Usage in Model Card is incorrect
There are several problems. The code imports AutoFeatureExtractor but uses AutoProcessor.processor = AutoProcessor.from_pretrained("facebook/w2v-bert-2.0")
does not work because it is not present on huggingface OSError: Can't load tokenizer for 'facebook/w2v-bert-2.0'. If you were trying to load it from 'https://huggingface.co/models', make sure you don't have a local directory with the same name.
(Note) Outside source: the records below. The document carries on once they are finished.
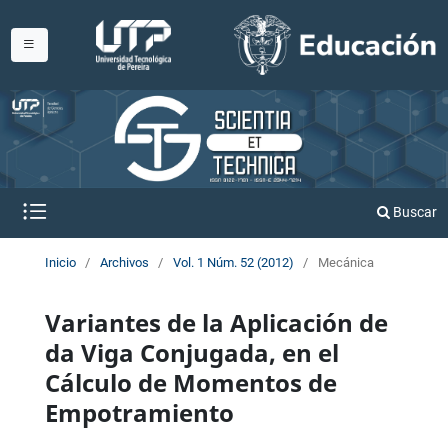
Buscar
Inicio
/
Archivos
/
Vol. 1 Núm. 52 (2012)
/
Mecánica
Variantes de la Aplicación de
da Viga Conjugada, en el
Cálculo de Momentos de
Empotramiento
Otherwise, make sure 'facebook/w2v-bert-2.0' is the correct path to a directory containing all relevant files for a Wav2Vec2CTCTokenizer tokenizer.
Using AutoFeatureExtractor works though.
from transformers import AutoFeatureExtractor, Wav2Vec2BertModel
import torch
from datasets import load_dataset
dataset = load_dataset("hf-internal-testing/librispeech_asr_demo", "clean", split="validation")
dataset = dataset.sort("id")
sampling_rate = dataset.features["audio"].sampling_rate
processor = AutoProcessor.from_pretrained("facebook/w2v-bert-2.0")
model = Wav2Vec2BertModel.from_pretrained("facebook/w2v-bert-2.0")
# audio file is decoded on the fly
inputs = processor(dataset[0]["audio"]["array"], sampling_rate=sampling_rate, return_tensors="pt")
with torch.no_grad():
outputs = model(**inputs)
Could you provide a working example? Are you saying that you replace the line ?
- processor = AutoProcessor.from_pretrained("facebook/w2v-bert-2.0")
+ processor = AutoFeatureExtractor.from_pretrained("facebook/w2v-bert-2.0")
Yes, that works. But I'm a bit confused by the fact that the feature_extractor also does tokenization? And there is no w2v-bert-2.0 processor available on huggingface via AutoProcessor. Please correct me if I'm wrong, standard huggingface convention is to have the processor perform both feature extraction and tokenization.
In [1]: AutoFeatureExtractor.from_pretrained("facebook/w2v-bert-2.0")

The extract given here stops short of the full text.